Dienstag, 14. Juni 2011

Eine Gute-Nacht-Geschichte – Teil 2

Zunächst galt es zu entscheiden, welche Mordwaffe ich verwenden wollte. Gift? Zu profan und zu leicht zu durchschauen. Auch alle anderen gängigen Möglichkeiten erwog ich und verwarf sie wieder. Bis eines Tages bei einem gemeinsamen Fernsehabend (den ich langweilig genug fand) endlich die Lösung gewissermaßen zu mir aufs Sofa sprang. Mein Gatte bewunderte nämlich gerade die gezeigte Berglandschaft und äußerte den Wunsch, mal wieder in den Alpen Urlaub machen zu wollen. Ich hasse die Berge! Und das Letzte, was ich mir für mein Leben vorstelle, ist in klobigen Bergschuhen an irgendwelchen gähnenden Abgründen herumzukraxeln. Aber in diesem besonderen Fall stimmte ich dem Professor begeistert zu. War doch im Hinterkopf der Plan schon fertig.

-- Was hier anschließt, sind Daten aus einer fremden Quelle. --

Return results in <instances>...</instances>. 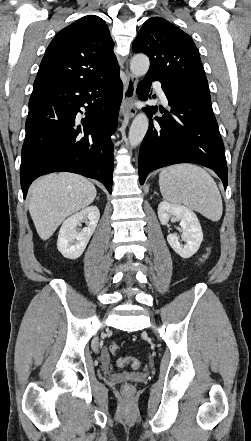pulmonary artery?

Dieser anstehende Urlaub gab mir zudem die Gelegenheit, ganz unverfänglich nach den Finanzen und dem Versicherungsstatus zu fragen. Dinge, mit denen ich mich davor nicht beschäftigt hatte. Mein Gatte freute sich sogar über mein neu erwachtes Interesse an den geschäftlichen Angelegenheiten des Hauses und gab sich sehr viel Mühe, mir alles bis ins Kleinste zu erklären. Ganz am Rande stellte sich heraus, dass ich auch noch zusätzlich zu Haus und Vermögen mit einer nicht zu verachtenden Lebensversicherung bedacht war. Beste Voraussetzungen für mein anstehendes Vorhaben.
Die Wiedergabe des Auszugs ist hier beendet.